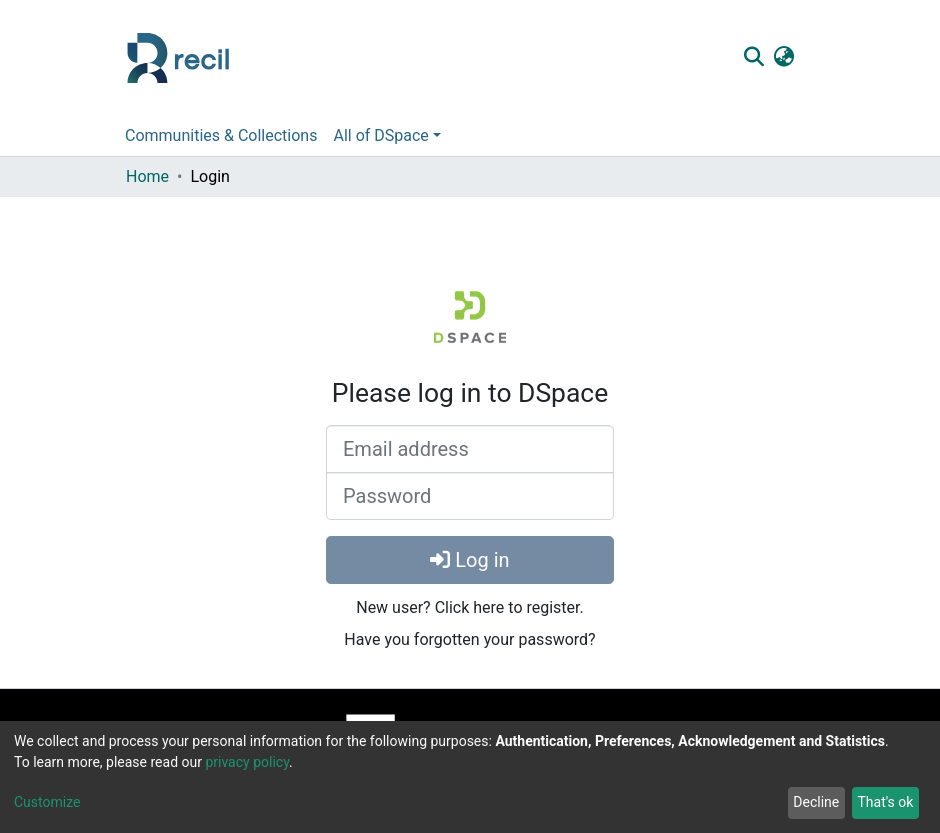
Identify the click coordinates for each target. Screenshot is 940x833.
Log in (469, 560)
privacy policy (247, 762)
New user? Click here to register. (470, 607)
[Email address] (470, 449)
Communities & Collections (221, 135)
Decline (816, 802)
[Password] (470, 496)
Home (147, 176)
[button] (783, 58)
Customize (47, 802)
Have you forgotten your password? (469, 639)
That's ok (885, 802)
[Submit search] (753, 58)
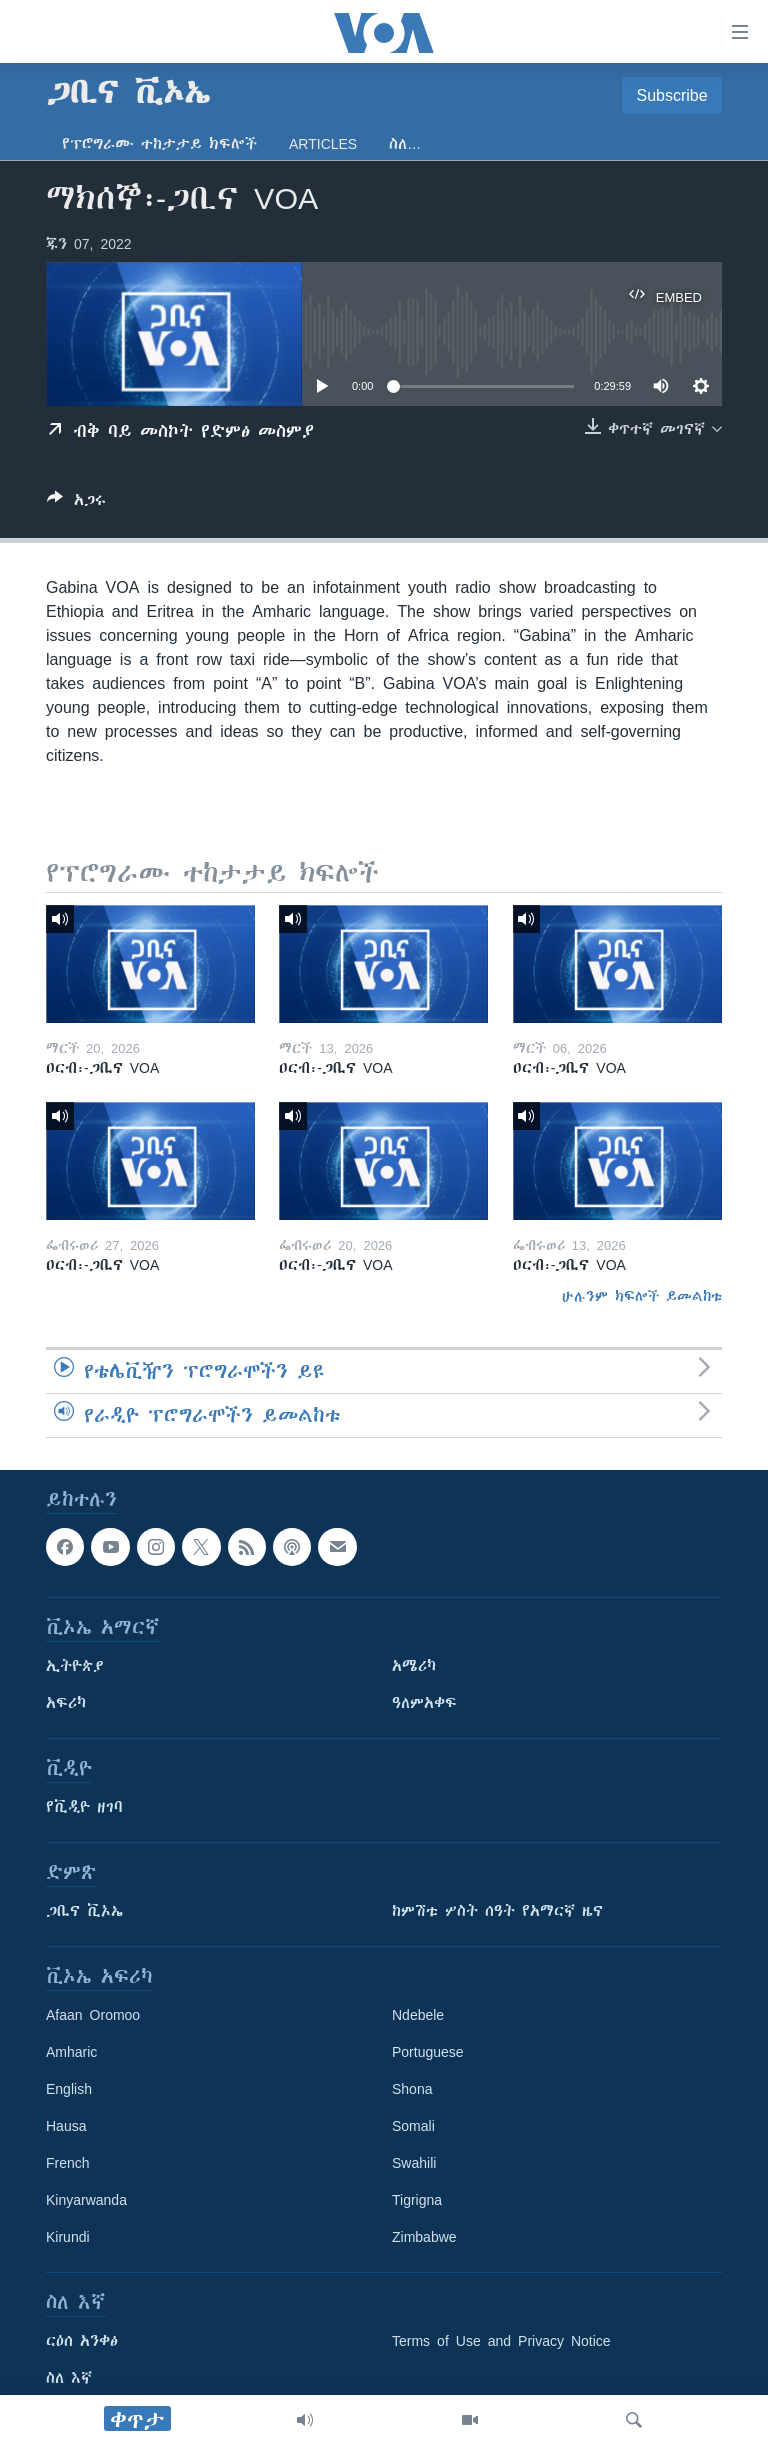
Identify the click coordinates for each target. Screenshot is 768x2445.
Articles (323, 144)
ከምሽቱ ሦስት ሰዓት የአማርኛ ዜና (497, 1911)
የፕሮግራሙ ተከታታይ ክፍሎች (159, 144)
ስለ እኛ (69, 2378)
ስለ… (405, 144)
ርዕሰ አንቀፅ (82, 2341)
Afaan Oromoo (93, 2015)
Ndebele (418, 2015)
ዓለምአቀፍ (424, 1703)
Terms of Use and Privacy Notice (501, 2341)
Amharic (71, 2052)
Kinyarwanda (86, 2200)
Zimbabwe (424, 2237)
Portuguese (428, 2052)
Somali (413, 2126)
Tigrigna (417, 2200)
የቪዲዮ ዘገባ (84, 1807)
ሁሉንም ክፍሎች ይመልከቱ (642, 1296)
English (69, 2089)
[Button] (76, 503)
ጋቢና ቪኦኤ (84, 1911)
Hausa (66, 2126)
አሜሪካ (414, 1666)
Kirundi (68, 2237)
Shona (412, 2089)
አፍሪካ (66, 1703)
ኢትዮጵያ (75, 1666)
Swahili (414, 2163)
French (68, 2163)
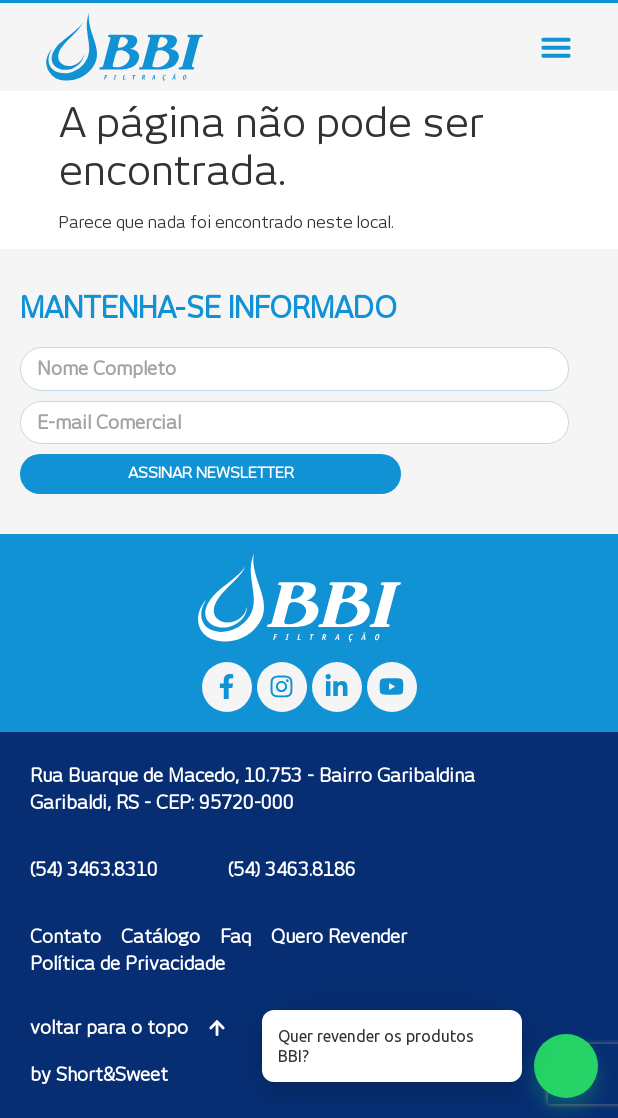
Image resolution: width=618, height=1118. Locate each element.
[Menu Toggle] (556, 47)
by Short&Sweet (99, 1074)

========================

-- ABOUT THIS TASK --
Each record must be set down again without alteration, and no picture may be carried over.

-- OUTPUT BELOW --
Identify the click coordinates for each target. Screenshot is 940x833.
Log in (469, 560)
privacy policy (247, 762)
New user? Click here to register. (470, 607)
[Email address] (470, 449)
Communities & Collections (221, 135)
Decline (816, 802)
[Password] (470, 496)
Home (147, 176)
[button] (783, 58)
Customize (47, 802)
Have you forgotten your password? (469, 639)
That's ok (885, 802)
[Submit search] (753, 58)
Identify the click coordinates for each target. Screenshot is 768x2445.
Articles (323, 144)
ከምሽቱ ሦስት ሰዓት የአማርኛ ዜና (497, 1911)
የፕሮግራሙ ተከታታይ ክፍሎች (159, 144)
ስለ እኛ (69, 2378)
ስለ… (405, 144)
ርዕሰ አንቀፅ (82, 2341)
Afaan Oromoo (93, 2015)
Ndebele (418, 2015)
ዓለምአቀፍ (424, 1703)
Terms of Use and Privacy Notice (501, 2341)
Amharic (71, 2052)
Kinyarwanda (86, 2200)
Zimbabwe (424, 2237)
Portuguese (428, 2052)
Somali (413, 2126)
Tigrigna (417, 2200)
የቪዲዮ ዘገባ (84, 1807)
ሁሉንም ክፍሎች ይመልከቱ (642, 1296)
English (69, 2089)
[Button] (76, 503)
ጋቢና ቪኦኤ (84, 1911)
Hausa (66, 2126)
አሜሪካ (414, 1666)
Kirundi (68, 2237)
Shona (412, 2089)
አፍሪካ (66, 1703)
ኢትዮጵያ (75, 1666)
Swahili (414, 2163)
French (68, 2163)
Image resolution: width=618, height=1118. Locate each element.
[Menu Toggle] (556, 47)
by Short&Sweet (99, 1074)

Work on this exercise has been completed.